# TASK BRIEF:
Pick out every line of the entries below where "ProRealTime" occurs, and copy those lines.

-- Opening Marker --

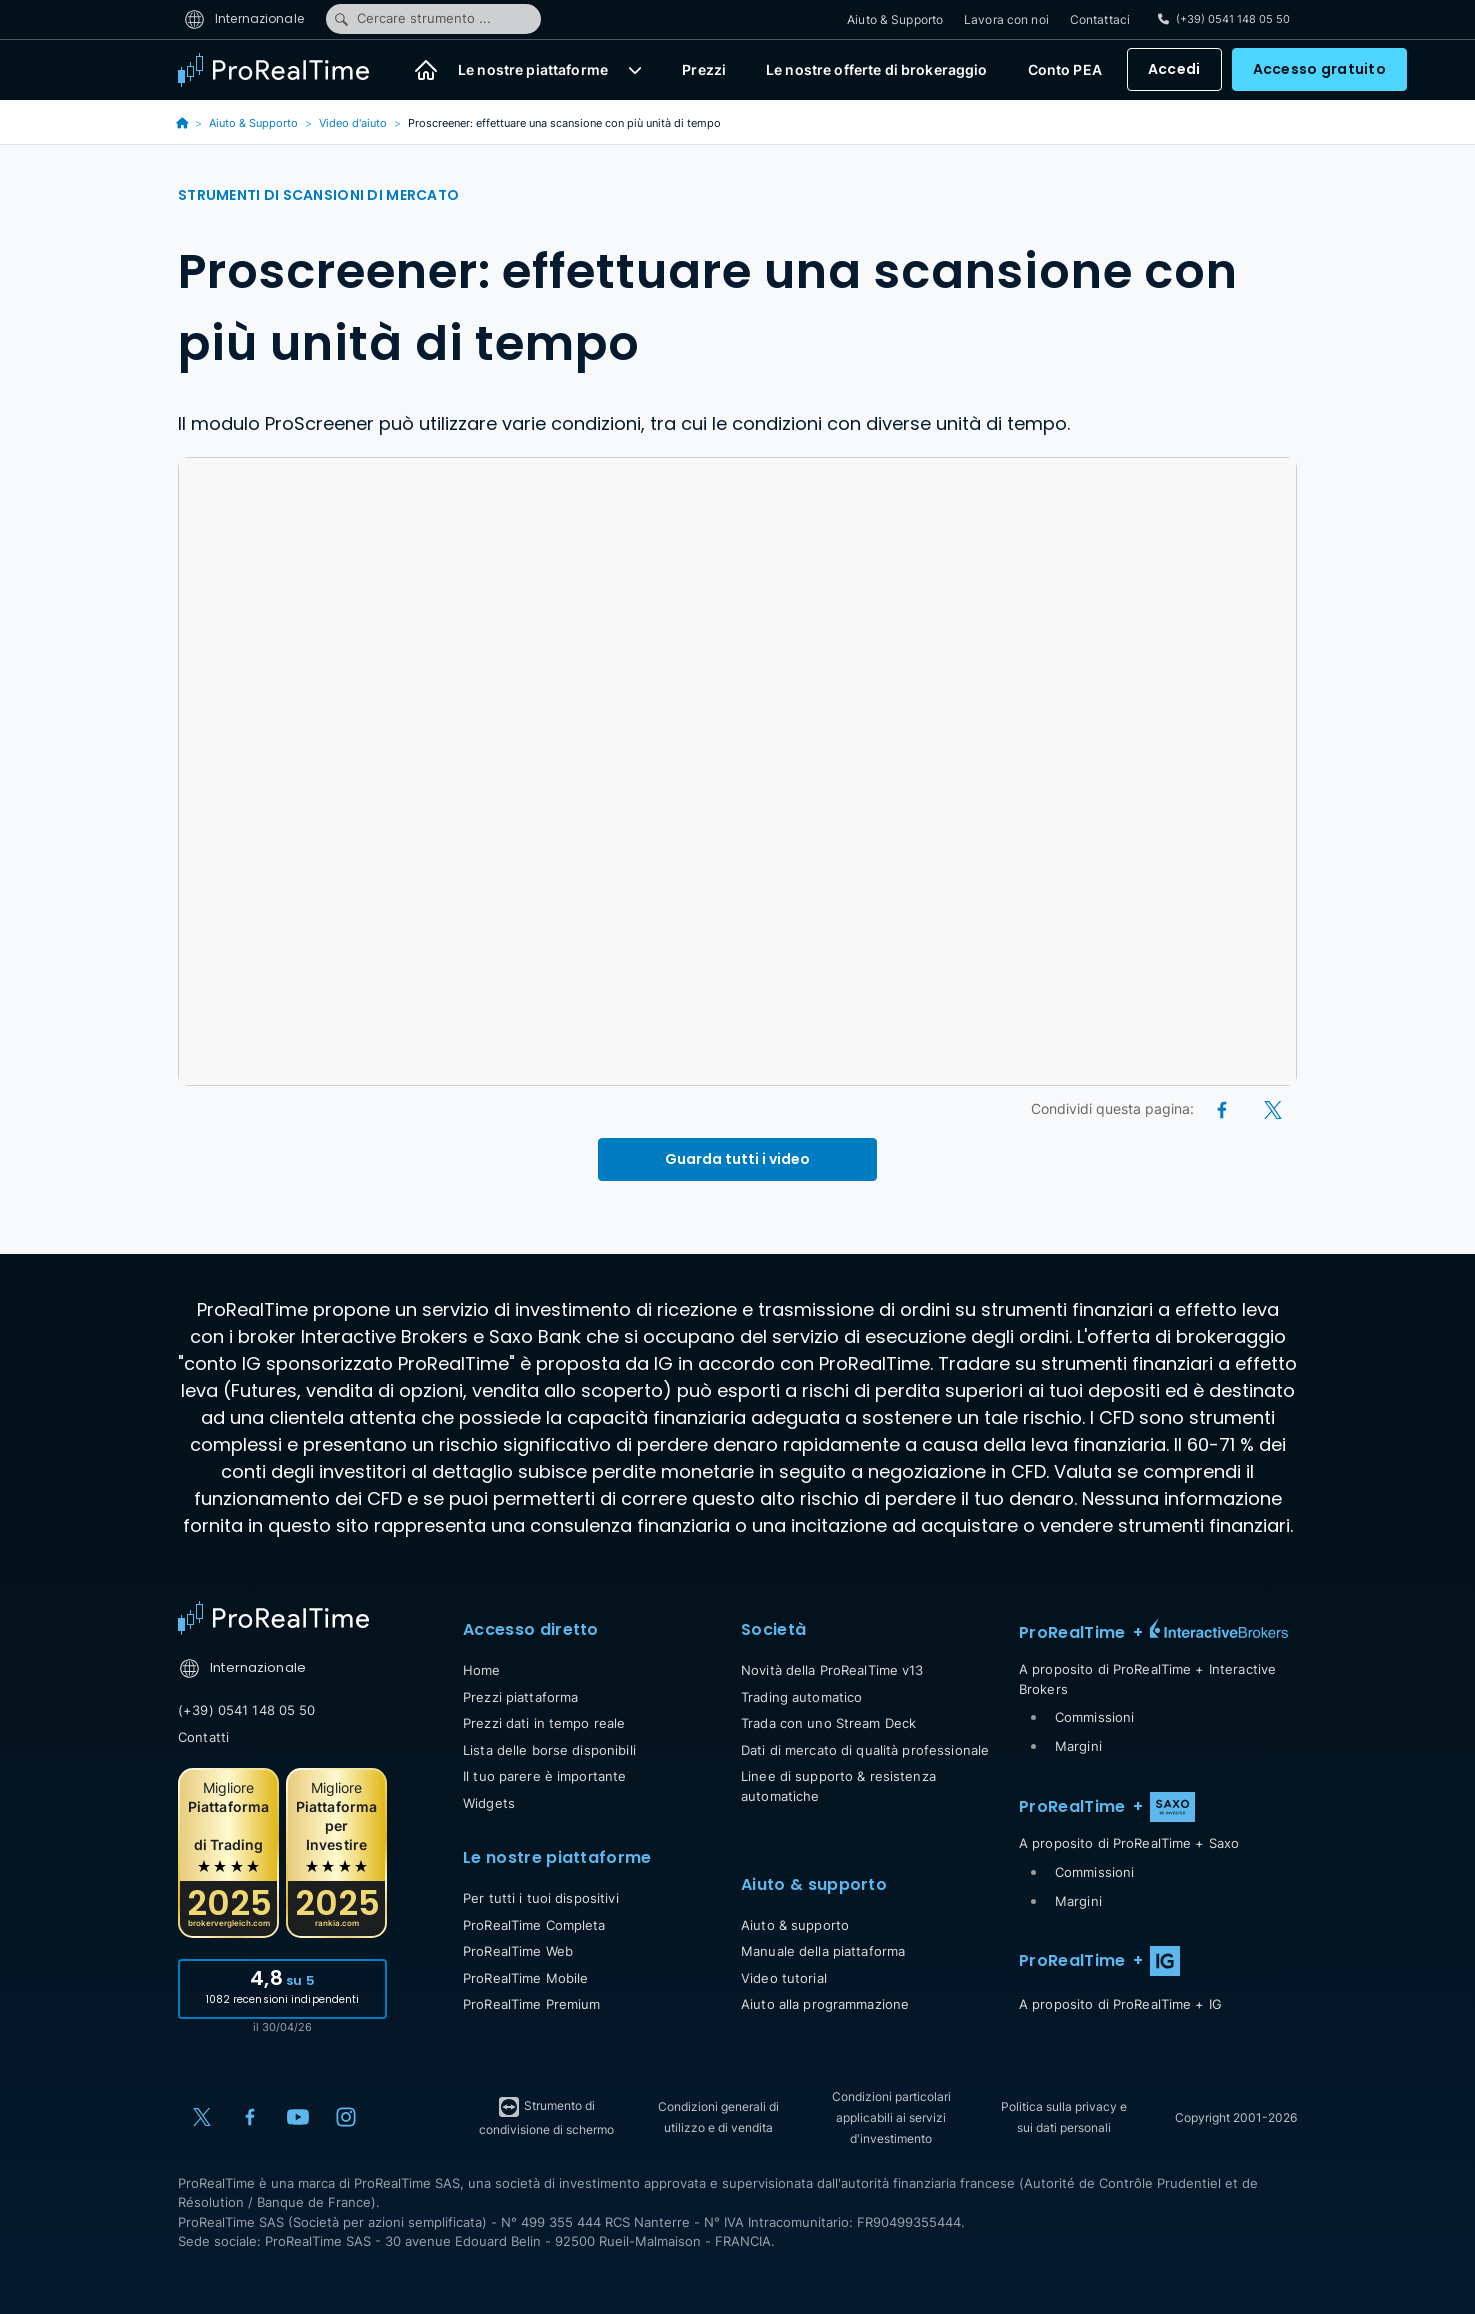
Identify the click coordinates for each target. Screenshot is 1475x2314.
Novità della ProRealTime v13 (832, 1670)
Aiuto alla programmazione (825, 2004)
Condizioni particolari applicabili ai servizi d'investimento (891, 2117)
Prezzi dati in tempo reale (544, 1723)
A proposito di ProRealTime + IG (1120, 2004)
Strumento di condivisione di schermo (546, 2116)
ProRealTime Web (518, 1951)
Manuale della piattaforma (823, 1951)
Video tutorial (784, 1978)
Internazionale (244, 18)
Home (482, 1670)
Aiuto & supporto (795, 1925)
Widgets (489, 1803)
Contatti (203, 1737)
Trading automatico (801, 1697)
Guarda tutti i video (737, 1159)
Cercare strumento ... (412, 19)
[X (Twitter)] (1273, 1108)
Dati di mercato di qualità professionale (865, 1750)
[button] (635, 70)
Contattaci (1100, 19)
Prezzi (704, 70)
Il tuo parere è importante (544, 1776)
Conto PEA (1065, 70)
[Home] (426, 70)
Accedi (1174, 70)
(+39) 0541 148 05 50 (247, 1710)
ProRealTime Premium (531, 2004)
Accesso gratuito (1319, 70)
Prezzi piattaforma (520, 1697)
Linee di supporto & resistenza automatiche (838, 1786)
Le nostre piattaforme (533, 70)
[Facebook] (1223, 1108)
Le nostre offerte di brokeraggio (876, 70)
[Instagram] (346, 2117)
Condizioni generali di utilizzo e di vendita (718, 2117)
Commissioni (1094, 1717)
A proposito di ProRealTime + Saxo (1129, 1843)
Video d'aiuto (353, 123)
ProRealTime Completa (534, 1925)
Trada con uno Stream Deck (828, 1723)
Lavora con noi (1006, 19)
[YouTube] (298, 2117)
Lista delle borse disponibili (549, 1750)
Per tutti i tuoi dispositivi (541, 1898)
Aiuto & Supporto (895, 19)
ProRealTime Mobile (525, 1978)
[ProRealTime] (286, 70)
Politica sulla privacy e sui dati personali (1064, 2117)
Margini (1078, 1746)
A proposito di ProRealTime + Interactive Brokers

-- Closing Marker --

# THE ANSWER:
Novità della ProRealTime v13 (832, 1670)
A proposito di ProRealTime + IG (1120, 2004)
ProRealTime Web (518, 1951)
ProRealTime Premium (531, 2004)
A proposito di ProRealTime + Saxo (1129, 1843)
ProRealTime Completa (534, 1925)
ProRealTime Mobile (525, 1978)
[ProRealTime] (286, 70)
A proposito di ProRealTime + Interactive Brokers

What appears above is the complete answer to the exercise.